Apesar das diferenças, todos trazem expectativas altas e pouca tolerância a ambientes autoritários. “Mas os repertórios emocionais, educacionais e culturais variam bastante – e isso precisa ser levado em conta pelas lideranças”.
O que os Gen Z têm a oferecer e como liderá-los
O grupo traz para o mercado uma conexão essencial e é melhor aceitar – seus integrantes já estão se consolidando como principais consumidores e, invariavelmente, serão a maioria das lideranças em um futuro bastante próximo.

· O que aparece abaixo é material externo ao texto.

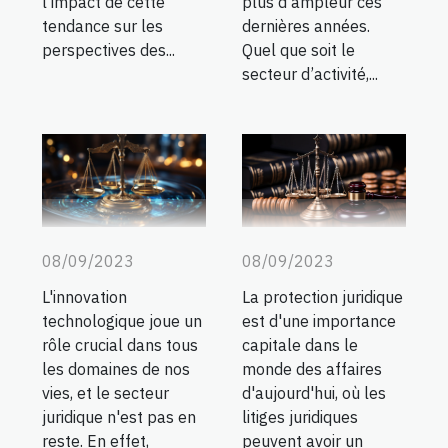
l'impact de cette
plus d’ampleur ces
tendance sur les
dernières années.
perspectives des...
Quel que soit le
secteur d’activité,...
08/09/2023
08/09/2023
La protection juridique
L'innovation
est d'une importance
technologique joue un
capitale dans le
rôle crucial dans tous
monde des affaires
les domaines de nos
d'aujourd'hui, où les
vies, et le secteur
litiges juridiques
juridique n'est pas en
peuvent avoir un
reste. En effet,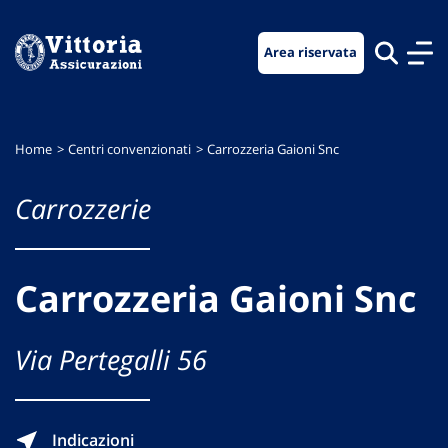
Vai
Vai
Vai
al
al
al
Area riservata
menu
contenuto
footer
di
principale
navigazione
Home
Centri convenzionati
Carrozzeria Gaioni Snc
Carrozzerie
Carrozzeria Gaioni Snc
Via Pertegalli 56
Indicazioni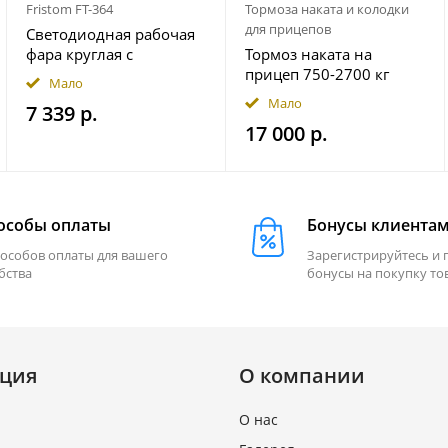
Fristom FT-364
Тормоза наката и колодки
для прицепов
Светодиодная рабочая
фара круглая с
Тормоз наката на
широким световым
прицеп 750-2700 кг
Мало
потоком мощность
гидравлический
Мало
7 339 р.
2500 лм на магнитном
17 000 р.
держ. FRISTOM
FT364LEDMAGM30
особы оплаты
Бонусы клиента
пособов оплаты для вашего
Зарегистрируйтесь и 
бства
бонусы на покупку то
ция
О компании
О нас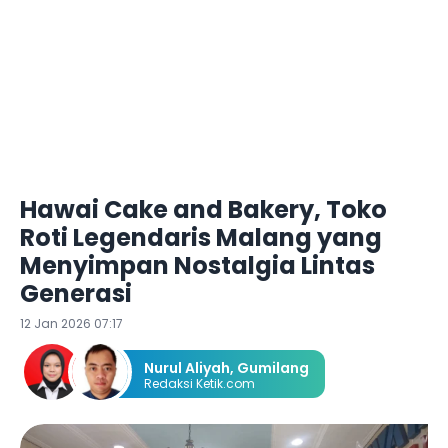
Hawai Cake and Bakery, Toko
Roti Legendaris Malang yang
Menyimpan Nostalgia Lintas
Generasi
12 Jan 2026 07:17
Nurul Aliyah
,
Gumilang
Redaksi Ketik.com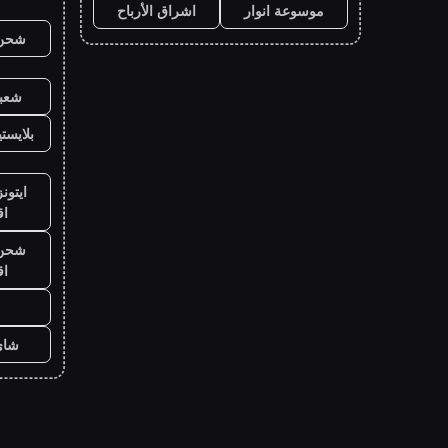
موسوعة انوار
اشراق الأرباح
شحن ي
شعبي
بلايست
ايتون
ا
شحن ي
ا
شاي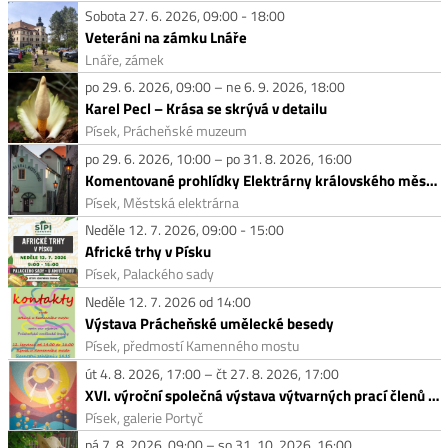
Sobota 27. 6. 2026, 09:00 - 18:00
Veteráni na zámku Lnáře
Lnáře, zámek
po 29. 6. 2026, 09:00 – ne 6. 9. 2026, 18:00
Karel Pecl – Krása se skrývá v detailu
Písek, Prácheňské muzeum
po 29. 6. 2026, 10:00 – po 31. 8. 2026, 16:00
Komentované prohlídky Elektrárny královského města Písku
Písek, Městská elektrárna
Neděle 12. 7. 2026, 09:00 - 15:00
Africké trhy v Písku
Písek, Palackého sady
Neděle 12. 7. 2026 od 14:00
Výstava Prácheňské umělecké besedy
Písek, předmostí Kamenného mostu
út 4. 8. 2026, 17:00 – čt 27. 8. 2026, 17:00
XVI. výroční společná výstava výtvarných prací členů Prácheňské umělecké besedy
Písek, galerie Portyč
pá 7. 8. 2026, 09:00 – so 31. 10. 2026, 16:00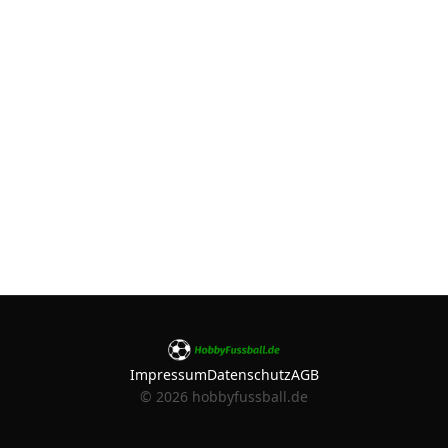
Impressum
Datenschutz
AGB
©
2026
hobbyfussball.de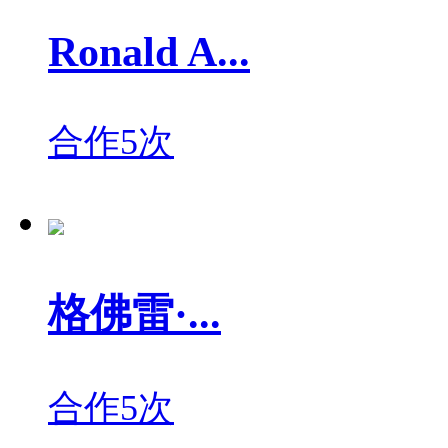
Ronald A...
合作5次
格佛雷·...
合作5次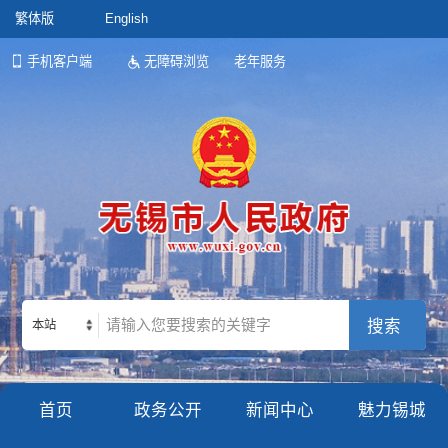
繁体版
English
手机客户端
无障碍浏览
老年服务
本站
首页
政务公开
新闻中心
魅力锡城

Além de nativos digitais, são altamente adaptáveis e se ajustam facilmente a inovações repentinas. Essa capacidade lhes permite lidar com múltiplas informações e temáticas de forma ágil, o que os torna fundamentais para empresas que buscam se manter competitivas.
Nesse cenário, para liderar bem essa geração, é preciso “ir além do controle e da cobrança”, porque “ela valoriza líderes acessíveis, que inspiram pelo exemplo, compartilham aprendizados reais e dão espaço para autonomia”.
Como diz Chico Adelano, “conciliar as gerações é possível quando você entende que um funcionário não é só um executor, mas tem outros papéis, necessidades e expectativas na vida que o trouxe até ali”.
O gestor alerta que gerenciar esse time exige reconhecer sua individualidade. “Feedbacks claros e constantes, envolvimento nas decisões e um ambiente onde o trabalho tenha significado são fundamentais. Eles querem entender o ‘porquê’ das coisas, não apenas o ‘como’. Negam hierarquias rígidas e esperam relações mais horizontais, pautadas em confiança e troca.”
Além disso, liderar bem o grupo envolve criar experiências de trabalho mais humanas. “É fazer o trabalho valer a pena, ser inspirador, energizante e motivo de orgulho”, resume. Isso significa ir além dos benefícios tradicionais e olhar para o colaborador com mais empatia – como alguém que também busca realização, bem-estar e impacto positivo no mundo.
Chico considera que as empresas que já adotam uma cultura centrada nas pessoas saem na frente. “Se fazemos isso com os clientes para vender mais, por que não fazer com quem está dentro, fazendo tudo acontecer?”, provoca.